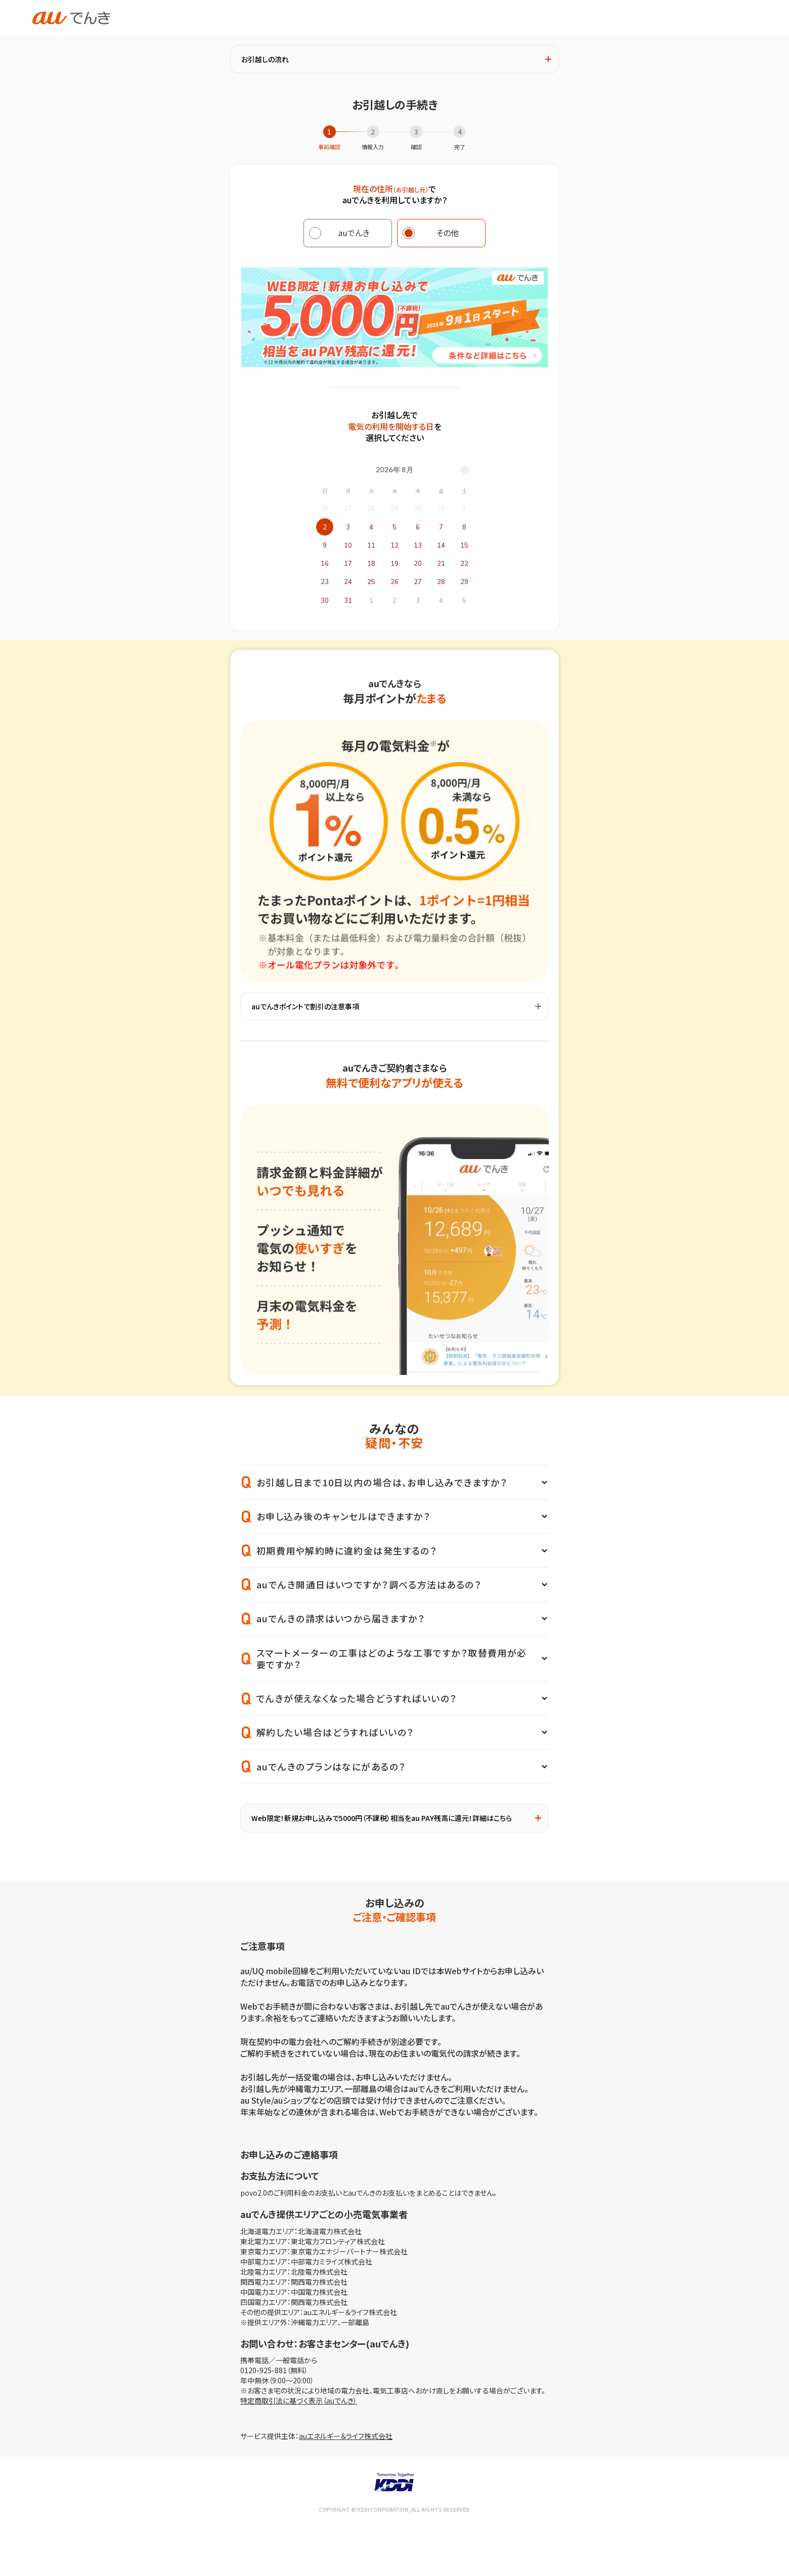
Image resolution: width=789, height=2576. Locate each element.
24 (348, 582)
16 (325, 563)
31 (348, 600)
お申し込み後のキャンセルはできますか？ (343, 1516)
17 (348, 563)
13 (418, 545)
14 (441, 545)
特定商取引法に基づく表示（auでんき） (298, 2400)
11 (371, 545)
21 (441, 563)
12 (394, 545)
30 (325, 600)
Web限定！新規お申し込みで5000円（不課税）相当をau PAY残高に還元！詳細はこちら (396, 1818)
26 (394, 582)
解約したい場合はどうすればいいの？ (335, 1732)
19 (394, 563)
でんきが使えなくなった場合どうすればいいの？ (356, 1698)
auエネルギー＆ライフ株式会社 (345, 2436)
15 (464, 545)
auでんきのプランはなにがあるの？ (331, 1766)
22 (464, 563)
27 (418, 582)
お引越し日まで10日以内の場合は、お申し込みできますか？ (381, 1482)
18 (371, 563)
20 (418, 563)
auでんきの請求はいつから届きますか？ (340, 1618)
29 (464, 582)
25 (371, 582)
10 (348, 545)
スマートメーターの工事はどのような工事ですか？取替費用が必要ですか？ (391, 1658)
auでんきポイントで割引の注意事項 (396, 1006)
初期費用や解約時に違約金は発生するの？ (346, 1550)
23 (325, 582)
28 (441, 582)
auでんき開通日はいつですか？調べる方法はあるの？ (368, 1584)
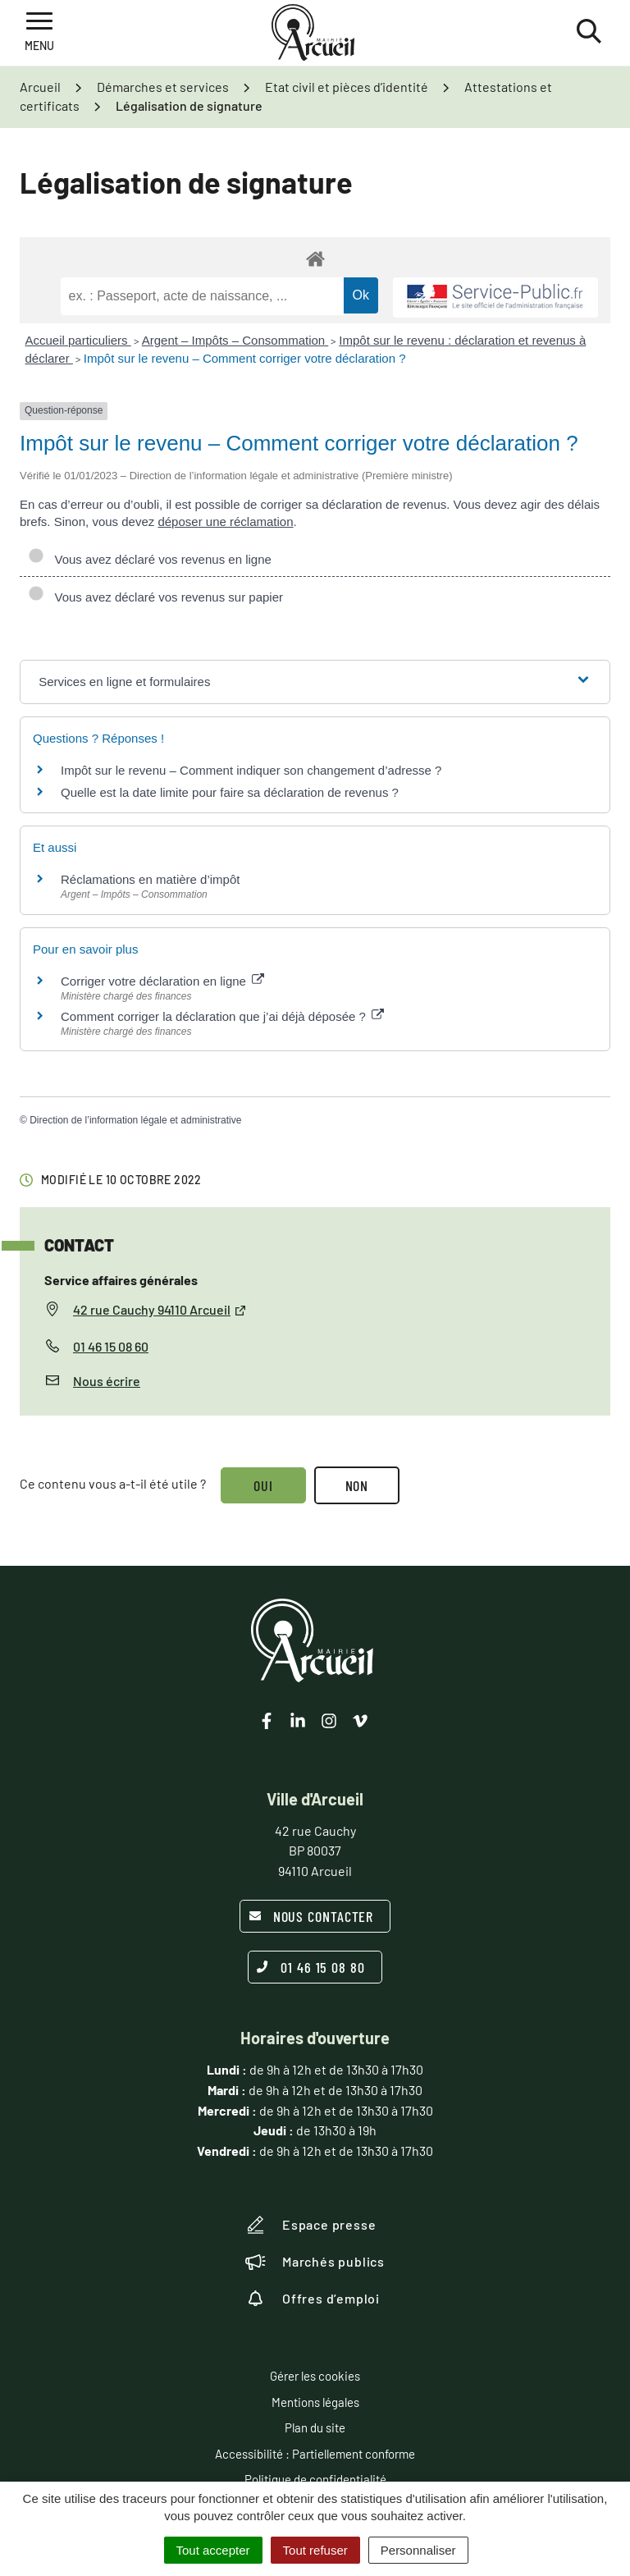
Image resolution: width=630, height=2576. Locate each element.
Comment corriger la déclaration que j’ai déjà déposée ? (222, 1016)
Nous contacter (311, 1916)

———

- _Problem statement_:
For the material above, state the number of lines that include the word "Locate". Leave out everything else.

- _Your response_:
2